🌐 ID

🛑 Kalkulator Jarak Berhenti

Masukkan kecepatan, waktu reaksi, dan koefisien gesek permukaan jalan (μ) untuk menghitung total jarak berhenti — jarak reaksi ditambah jarak pengereman.

Memilih kondisi jalan akan mengisinya otomatis — Anda juga bisa mengedit nilainya langsung.

Hasil
Jarak Reaksi
m
Jarak Pengereman
m
Total Jarak Berhenti
m
Perbandingan Berdasarkan Kecepatan
Kecepatan Jarak Reaksi Jarak Pengereman Jarak Total
PANDUAN

Pelajari lebih lanjut

01

Apa Itu Jarak Berhenti? (Jarak Reaksi + Jarak Pengereman)

Jarak berhenti adalah jarak yang ditempuh kendaraan sejak pengemudi menyadari bahaya hingga kendaraan benar-benar berhenti. Ada dua bagian.

Total Jarak Berhenti = Jarak Reaksi + Jarak Pengereman

Jarak reaksi adalah jarak yang ditempuh mobil selama waktu reaksi pengemudi (sebelum rem diinjak): Jarak Reaksi = Kecepatan × Waktu Reaksi. Jarak pengereman adalah jarak yang ditempuh setelah rem bekerja, mengikuti rumus:

Jarak Pengereman = Kecepatan² ÷ (2 × μ × 9.81)
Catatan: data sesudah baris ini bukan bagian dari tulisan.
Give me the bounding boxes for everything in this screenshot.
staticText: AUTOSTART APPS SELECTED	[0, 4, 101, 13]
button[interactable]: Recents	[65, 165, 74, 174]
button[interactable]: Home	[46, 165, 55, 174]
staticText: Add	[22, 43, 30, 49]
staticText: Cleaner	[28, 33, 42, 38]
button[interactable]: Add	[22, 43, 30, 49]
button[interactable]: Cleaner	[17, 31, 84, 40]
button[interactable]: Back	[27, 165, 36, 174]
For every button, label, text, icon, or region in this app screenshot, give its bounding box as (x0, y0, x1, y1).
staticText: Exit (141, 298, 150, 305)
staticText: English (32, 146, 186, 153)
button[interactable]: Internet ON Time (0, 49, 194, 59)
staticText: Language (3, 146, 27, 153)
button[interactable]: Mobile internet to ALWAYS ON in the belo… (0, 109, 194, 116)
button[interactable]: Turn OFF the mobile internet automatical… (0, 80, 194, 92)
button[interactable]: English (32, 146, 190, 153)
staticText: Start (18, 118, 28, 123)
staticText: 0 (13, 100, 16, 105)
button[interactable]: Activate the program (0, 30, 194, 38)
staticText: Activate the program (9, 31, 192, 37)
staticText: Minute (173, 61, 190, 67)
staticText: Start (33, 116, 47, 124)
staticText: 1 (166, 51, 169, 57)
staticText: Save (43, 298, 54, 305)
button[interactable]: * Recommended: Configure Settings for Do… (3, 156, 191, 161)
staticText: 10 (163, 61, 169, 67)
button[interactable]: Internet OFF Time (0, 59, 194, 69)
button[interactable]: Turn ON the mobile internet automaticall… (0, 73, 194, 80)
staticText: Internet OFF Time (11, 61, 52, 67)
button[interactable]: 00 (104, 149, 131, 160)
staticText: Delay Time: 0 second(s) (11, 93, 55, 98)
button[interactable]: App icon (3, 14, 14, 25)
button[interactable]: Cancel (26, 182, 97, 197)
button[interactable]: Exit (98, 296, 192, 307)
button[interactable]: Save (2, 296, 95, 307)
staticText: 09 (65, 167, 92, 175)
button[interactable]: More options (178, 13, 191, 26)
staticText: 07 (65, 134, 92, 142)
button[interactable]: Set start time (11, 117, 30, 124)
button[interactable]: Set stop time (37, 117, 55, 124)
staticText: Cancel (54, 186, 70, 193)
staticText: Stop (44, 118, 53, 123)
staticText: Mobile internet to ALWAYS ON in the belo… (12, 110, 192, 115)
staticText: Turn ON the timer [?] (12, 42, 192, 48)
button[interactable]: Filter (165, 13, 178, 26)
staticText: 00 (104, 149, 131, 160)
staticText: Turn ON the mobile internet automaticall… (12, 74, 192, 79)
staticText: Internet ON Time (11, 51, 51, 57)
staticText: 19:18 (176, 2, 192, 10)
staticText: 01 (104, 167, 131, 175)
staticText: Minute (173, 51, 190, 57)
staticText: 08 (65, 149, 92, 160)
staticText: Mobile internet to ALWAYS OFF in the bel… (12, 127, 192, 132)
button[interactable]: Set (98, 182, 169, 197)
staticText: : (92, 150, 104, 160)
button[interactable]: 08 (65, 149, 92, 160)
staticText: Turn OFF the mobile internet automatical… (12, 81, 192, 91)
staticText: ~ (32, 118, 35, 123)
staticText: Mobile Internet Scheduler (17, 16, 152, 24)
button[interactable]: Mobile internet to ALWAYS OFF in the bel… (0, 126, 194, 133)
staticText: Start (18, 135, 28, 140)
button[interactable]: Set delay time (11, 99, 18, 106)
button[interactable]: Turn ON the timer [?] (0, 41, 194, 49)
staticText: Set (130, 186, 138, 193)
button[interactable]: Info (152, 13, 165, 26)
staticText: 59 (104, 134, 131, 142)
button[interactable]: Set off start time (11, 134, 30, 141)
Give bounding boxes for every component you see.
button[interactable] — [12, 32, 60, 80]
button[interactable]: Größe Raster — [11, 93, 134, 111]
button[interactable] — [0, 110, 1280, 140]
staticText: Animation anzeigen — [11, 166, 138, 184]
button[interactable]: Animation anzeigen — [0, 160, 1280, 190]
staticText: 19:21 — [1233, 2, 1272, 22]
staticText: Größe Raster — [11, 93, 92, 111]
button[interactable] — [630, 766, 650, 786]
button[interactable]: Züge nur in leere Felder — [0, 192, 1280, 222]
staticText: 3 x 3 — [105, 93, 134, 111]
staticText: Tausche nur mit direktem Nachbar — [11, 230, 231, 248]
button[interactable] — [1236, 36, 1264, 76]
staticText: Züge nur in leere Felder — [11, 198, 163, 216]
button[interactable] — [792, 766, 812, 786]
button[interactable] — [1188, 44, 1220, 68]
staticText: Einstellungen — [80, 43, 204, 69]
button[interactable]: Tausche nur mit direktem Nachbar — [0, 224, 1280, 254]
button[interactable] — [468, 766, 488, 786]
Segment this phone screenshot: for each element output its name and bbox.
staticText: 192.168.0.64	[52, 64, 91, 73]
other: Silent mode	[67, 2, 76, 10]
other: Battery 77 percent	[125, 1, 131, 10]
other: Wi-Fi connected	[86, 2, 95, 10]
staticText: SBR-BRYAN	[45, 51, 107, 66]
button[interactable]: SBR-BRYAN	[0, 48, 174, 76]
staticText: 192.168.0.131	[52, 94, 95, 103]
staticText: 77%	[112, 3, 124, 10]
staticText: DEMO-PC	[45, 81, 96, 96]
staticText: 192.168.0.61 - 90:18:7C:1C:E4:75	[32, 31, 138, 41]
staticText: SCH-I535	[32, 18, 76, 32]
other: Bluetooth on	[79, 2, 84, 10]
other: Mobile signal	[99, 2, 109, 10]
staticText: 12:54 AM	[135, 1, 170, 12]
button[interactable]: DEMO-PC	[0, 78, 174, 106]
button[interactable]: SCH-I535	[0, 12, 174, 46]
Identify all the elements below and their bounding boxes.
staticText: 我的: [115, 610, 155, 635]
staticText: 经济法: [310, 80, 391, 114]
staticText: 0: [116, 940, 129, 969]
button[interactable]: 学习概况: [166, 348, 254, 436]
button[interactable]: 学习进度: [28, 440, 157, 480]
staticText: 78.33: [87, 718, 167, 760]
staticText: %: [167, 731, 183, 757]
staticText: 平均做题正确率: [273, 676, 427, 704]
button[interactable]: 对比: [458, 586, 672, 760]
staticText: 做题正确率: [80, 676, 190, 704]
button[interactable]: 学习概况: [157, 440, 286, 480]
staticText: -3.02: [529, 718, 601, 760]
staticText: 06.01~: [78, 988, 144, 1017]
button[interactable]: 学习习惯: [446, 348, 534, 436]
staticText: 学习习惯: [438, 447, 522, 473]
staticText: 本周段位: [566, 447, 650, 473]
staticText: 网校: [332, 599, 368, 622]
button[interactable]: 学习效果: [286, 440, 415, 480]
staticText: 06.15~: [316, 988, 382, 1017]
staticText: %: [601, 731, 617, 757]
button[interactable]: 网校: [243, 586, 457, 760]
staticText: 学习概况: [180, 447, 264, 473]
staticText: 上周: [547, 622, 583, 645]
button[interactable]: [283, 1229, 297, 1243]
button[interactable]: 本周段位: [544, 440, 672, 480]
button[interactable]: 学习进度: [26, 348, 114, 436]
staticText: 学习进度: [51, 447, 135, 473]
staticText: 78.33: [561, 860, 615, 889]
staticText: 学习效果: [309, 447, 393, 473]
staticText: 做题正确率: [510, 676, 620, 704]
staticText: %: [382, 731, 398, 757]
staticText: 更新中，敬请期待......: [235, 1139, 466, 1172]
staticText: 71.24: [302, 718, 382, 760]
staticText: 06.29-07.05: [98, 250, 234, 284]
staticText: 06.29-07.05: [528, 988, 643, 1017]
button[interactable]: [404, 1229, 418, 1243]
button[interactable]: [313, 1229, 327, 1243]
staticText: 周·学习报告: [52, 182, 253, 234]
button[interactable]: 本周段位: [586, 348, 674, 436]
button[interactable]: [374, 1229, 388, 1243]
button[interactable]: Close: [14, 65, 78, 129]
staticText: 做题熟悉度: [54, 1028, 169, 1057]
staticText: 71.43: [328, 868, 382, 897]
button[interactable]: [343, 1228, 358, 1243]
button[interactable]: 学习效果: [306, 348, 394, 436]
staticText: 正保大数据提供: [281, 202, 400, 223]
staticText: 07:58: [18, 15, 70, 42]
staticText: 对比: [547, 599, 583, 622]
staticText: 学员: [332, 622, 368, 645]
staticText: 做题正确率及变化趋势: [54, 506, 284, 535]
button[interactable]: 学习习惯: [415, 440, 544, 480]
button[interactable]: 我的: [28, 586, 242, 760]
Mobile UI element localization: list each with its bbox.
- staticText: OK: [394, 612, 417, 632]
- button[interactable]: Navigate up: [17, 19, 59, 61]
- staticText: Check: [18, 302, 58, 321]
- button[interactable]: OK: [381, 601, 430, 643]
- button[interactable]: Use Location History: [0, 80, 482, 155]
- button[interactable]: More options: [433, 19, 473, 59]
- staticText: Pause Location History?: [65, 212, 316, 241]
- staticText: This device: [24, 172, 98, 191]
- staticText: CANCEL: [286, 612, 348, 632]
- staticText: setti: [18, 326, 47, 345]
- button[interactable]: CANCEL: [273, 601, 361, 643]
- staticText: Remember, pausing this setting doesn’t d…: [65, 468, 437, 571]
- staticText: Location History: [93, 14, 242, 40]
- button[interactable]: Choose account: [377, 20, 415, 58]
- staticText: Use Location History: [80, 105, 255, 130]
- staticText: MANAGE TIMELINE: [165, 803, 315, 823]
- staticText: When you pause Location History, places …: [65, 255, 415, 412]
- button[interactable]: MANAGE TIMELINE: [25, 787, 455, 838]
Di sini μ (koefisien gesek) mewakili daya cengkeram antara ban dan permukaan jalan, dan nilainya sangat bervariasi tergantung kondisi jalan.
02

Contoh Perhitungan: 100 km/h, Waktu Reaksi 1.5s, Jalan Kering (μ=0.7)

Mengonversi kecepatan ke meter per detik: 100 ÷ 3.6 ≈ 27.78 m/s.

Jarak reaksi = 27.78 × 1.5 ≈ 41.7 m
Jarak pengereman = 27.78² ÷ (2 × 0.7 × 9.81) ≈ 56.2 m
Total jarak berhenti ≈ 41.7 + 56.2 = sekitar 97.9 m

Dengan kata lain, melaju pada 100 km/h dan bereaksi terhadap bahaya membutuhkan hampir sepanjang lapangan sepak bola — sekitar 98 m — sebelum mobil benar-benar berhenti.
03

Catatan dan Batasan

Kalkulator ini memberikan perkiraan edukatif. Jarak berhenti aktual dipengaruhi oleh keausan ban, beban kendaraan, adanya ABS atau bantuan pengereman elektronik, serta kemiringan jalan (turun atau naik).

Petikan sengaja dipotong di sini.